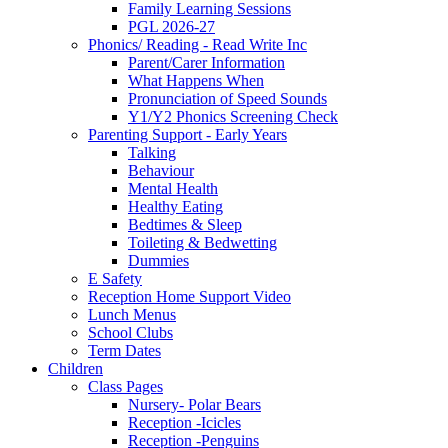
Family Learning Sessions
PGL 2026-27
Phonics/ Reading - Read Write Inc
Parent/Carer Information
What Happens When
Pronunciation of Speed Sounds
Y1/Y2 Phonics Screening Check
Parenting Support - Early Years
Talking
Behaviour
Mental Health
Healthy Eating
Bedtimes & Sleep
Toileting & Bedwetting
Dummies
E Safety
Reception Home Support Video
Lunch Menus
School Clubs
Term Dates
Children
Class Pages
Nursery- Polar Bears
Reception -Icicles
Reception -Penguins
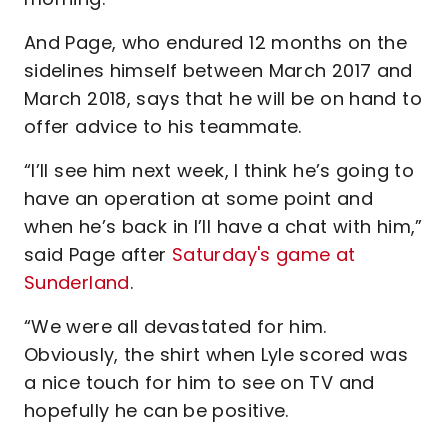
And Page, who endured 12 months on the
sidelines himself between March 2017 and
March 2018, says that he will be on hand to
offer advice to his teammate.
“I’ll see him next week, I think he’s going to
have an operation at some point and
when he’s back in I’ll have a chat with him,”
said Page after
Saturday's game at
Sunderland
.
“We were all devastated for him.
Obviously, the shirt when Lyle scored was
a nice touch for him to see on TV and
hopefully he can be positive.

*Your goal*. In the material above, find every line that has the string "Phonics" and pull those lines out.

*Solution to the problem*.
Phonics/ Reading - Read Write Inc
Y1/Y2 Phonics Screening Check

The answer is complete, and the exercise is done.